The risk of fraud increases when both the financial institution and the TPPP do not perform proper due diligence or monitoring of the related merchants. Less than reputable merchants may create unauthorized payments using consumer information obtained through telephone or internet transactions or engage in unfair sales and payment practices including misleading advertising.
The key to understanding the TPPP is not only monitoring the activity going through the financial institution but also understanding the merchants’ industries and activities. The TPPP has an obligation to understand its own merchants including beneficial ownership, type of retail business, and the volume and types of payments to be processed. Contracted merchants that are long-term and well-known clients of the TPPP have a lower risk of potential fraud. In contrast, frequent changes in the merchants list may reflect less reputable or unstable clients. Watch for frequent termination and creation of new “doing business as” titles under the same merchant name that may be red flags for potential shell companies.
Ongoing monitoring should review for these changes in the TPPP’s merchants list to determine whether the merchants are short-lived and frequently turned over or whether there are changes in the merchants’ type of business. Just a few years ago, TPPPs engaged primarily with merchants with a physical location that made it easy to follow the activity; however, times have changed and many merchants now conduct online business. Online access also increases risk when the merchant can expand into international business as well as online gaming operations.

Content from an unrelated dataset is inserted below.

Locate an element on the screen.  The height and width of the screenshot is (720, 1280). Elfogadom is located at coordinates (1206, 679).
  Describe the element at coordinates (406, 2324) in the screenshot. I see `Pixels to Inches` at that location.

The TPPP itself is obligated to conduct its own due diligence of its merchants. The thoroughness of the TPPP’s due diligence efforts will speak volumes about its concern for keeping activity above board. At a minimum, the TPPP should be able to provide the financial institution with its list of merchants, including any online lenders, and be able to identify those merchants that have the highest volume of activity, the overall nature of the merchants’ industries with special attention to those that are noted as higher-risk businesses, anticipated volume for each merchant as well as any seasonal trends and the types of payments processed by each merchant.

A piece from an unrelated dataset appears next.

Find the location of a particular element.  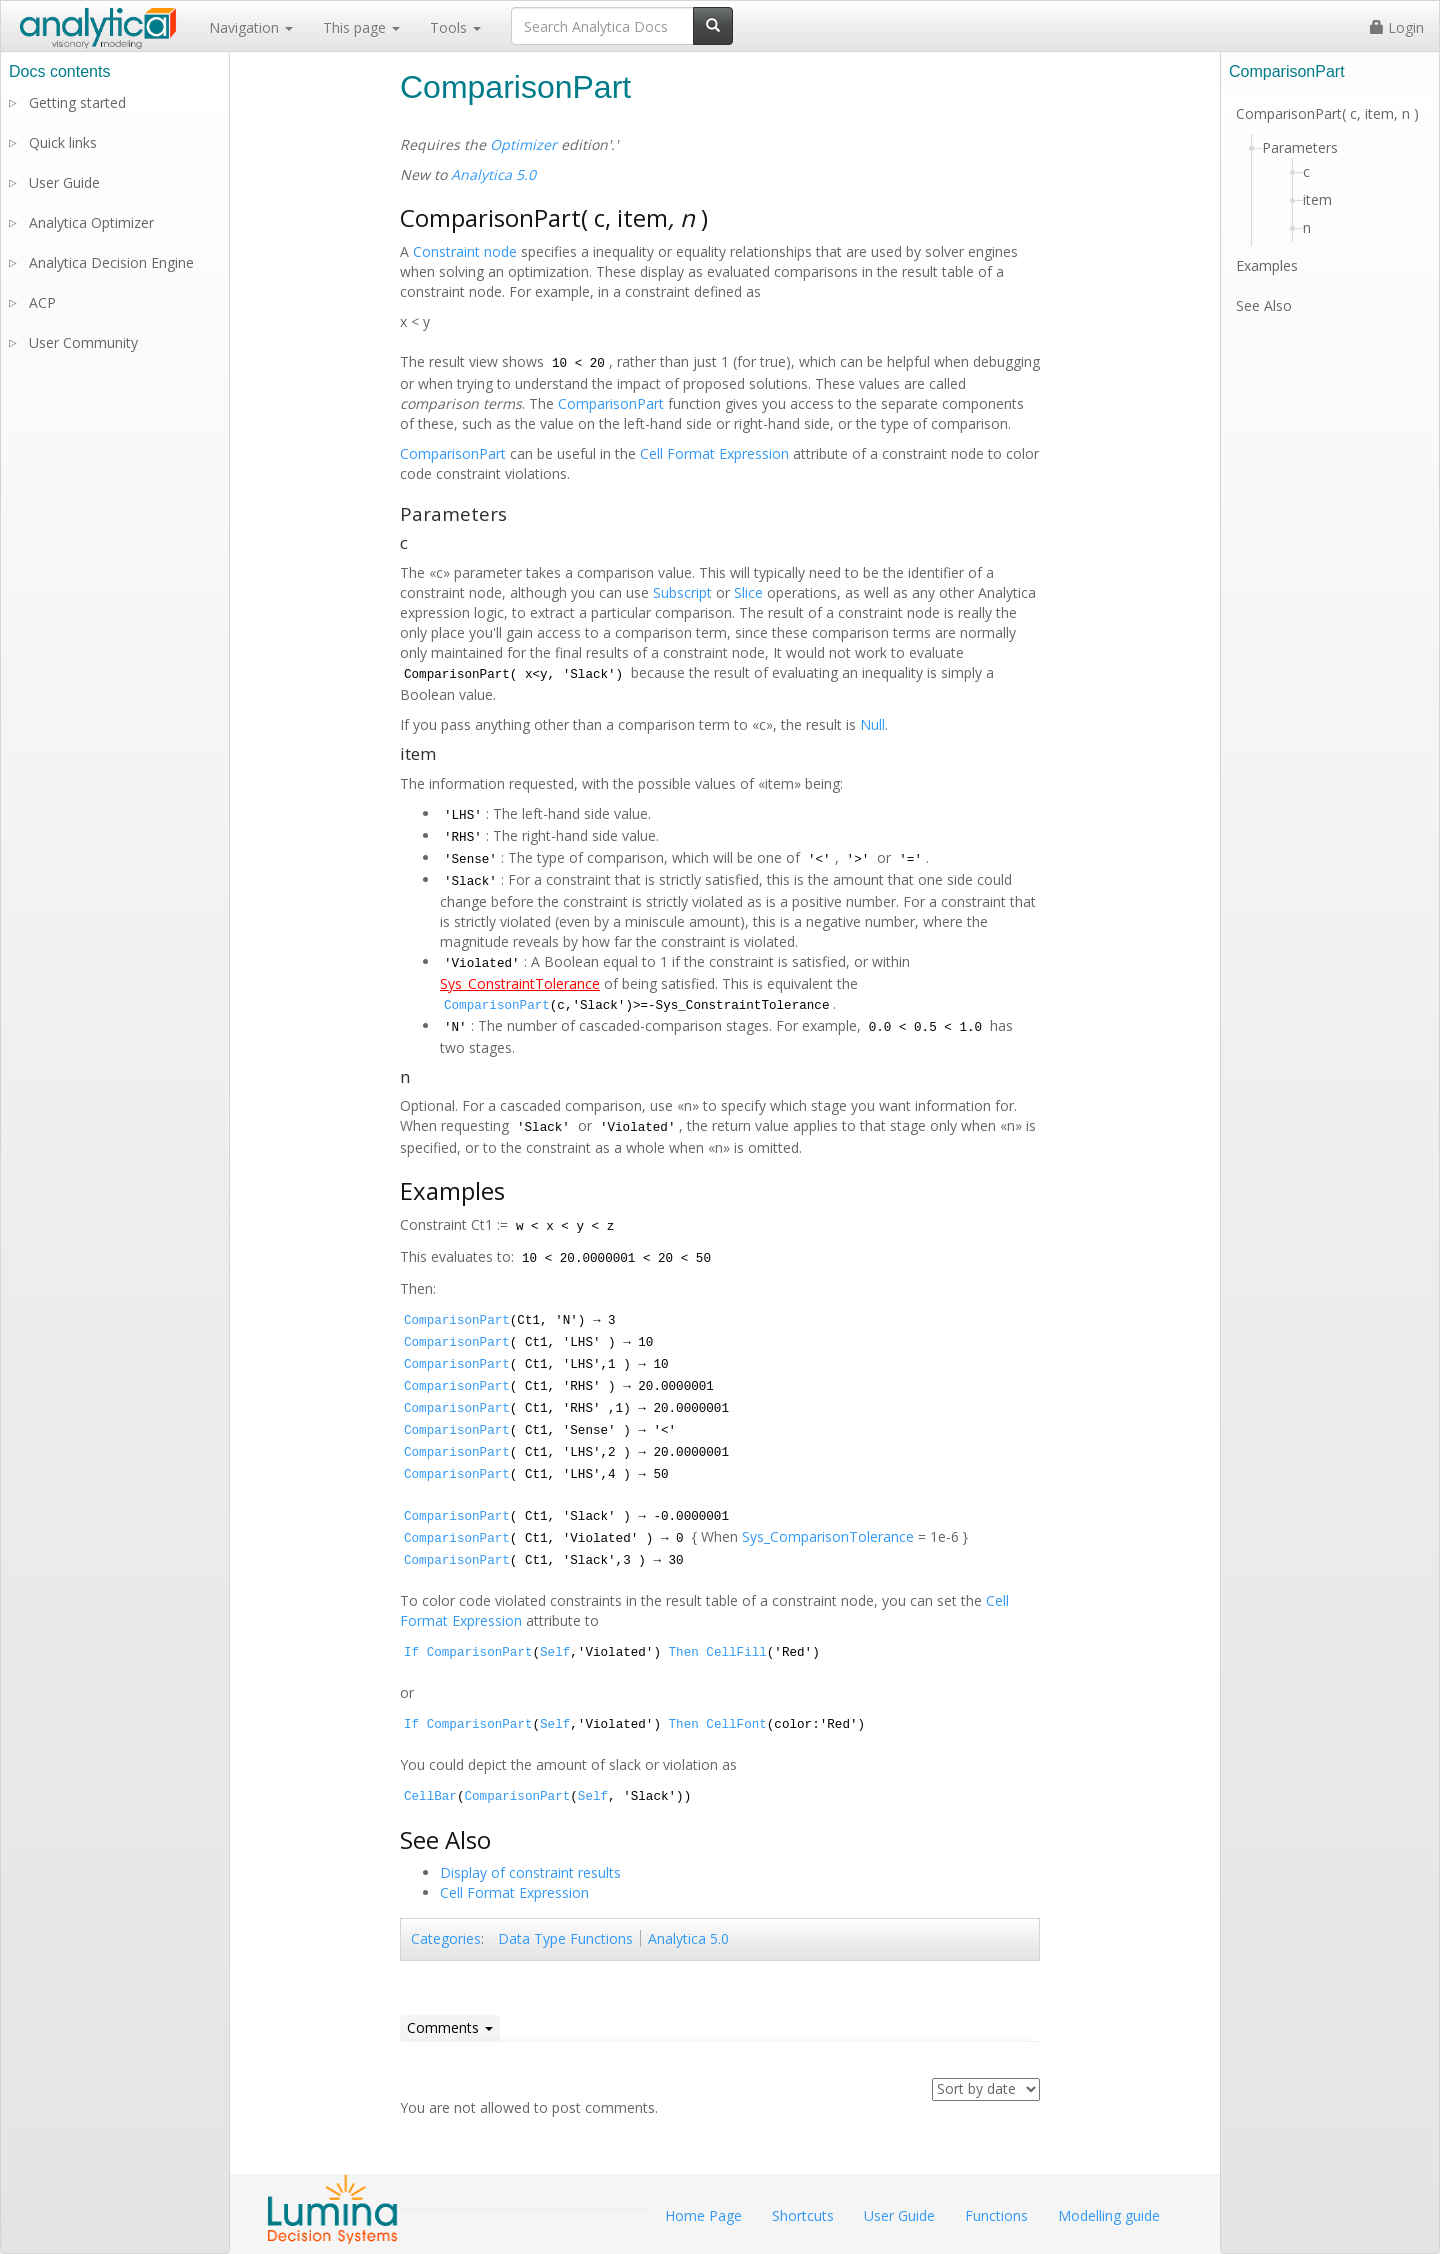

A financial institution should take the next step to monitor ongoing activity and investigate any red flags for potential suspicious activity. It should determine whether the merchants list received from the TPPP actually matches the merchants found within the actual transaction history of the account. The TPPP, along with its merchants list, should be periodically compared to the Office of Foreign Assets Control’s Specially Designated Nationals (SDN) list. In addition, a financial institution should conduct a review of public records for consumer complaints, negative news, or any potentially unfair practices or legal concerns for both the TPPP and its merchants. The risks associated with the TPPP may warrant an on-site visit as well.
Similar to other higher-risk transaction reviews, the financial institution should determine whether expected dollar and volume of transactions, including charge-backs and returned items in relation to the NACHA return limits, are reasonable and periodically request the merchants’ anticipated activity for the upcoming year. If the institution is only seeing a minimal amount of anticipated activity, there is a good chance that the TPPP holds accounts at other financial institutions. If the institution can’t see the whole picture, the chance for layering transactions and related suspicious activity is significantly higher.
It is imperative for the internal fraud department to review and investigate any fraud alerts. If the financial institution is using an automated surveillance system, it must ensure that the rules and parameters for alerts are reasonable to identify suspicious activity related to ACH, debit, credit card and other related types of transactions of the TPPP.
The financial institution should conclude its periodic review by clearly describing the overall assessment of the TPPP and its related activity with a global perspective of the merchant relationships. A conclusion should be documented for all accounts that are reviewed, with a sense for what is happening, why it is happening and whether the activity is reasonable or potentially suspicious.
TPPPs are important service providers that need financial institutions in order to maintain their business. Implementing the proper due diligence and monitoring practices make these entities less intimidating and quite manageable, and passing along the costs of periodic monitoring can generate fee income that may support the compliance costs to maintain these accounts.
In addition, once a financial institution gains an initial understanding of its TPPPs, it should feel more comfortable conducting enhanced due diligence and periodic monitoring on them.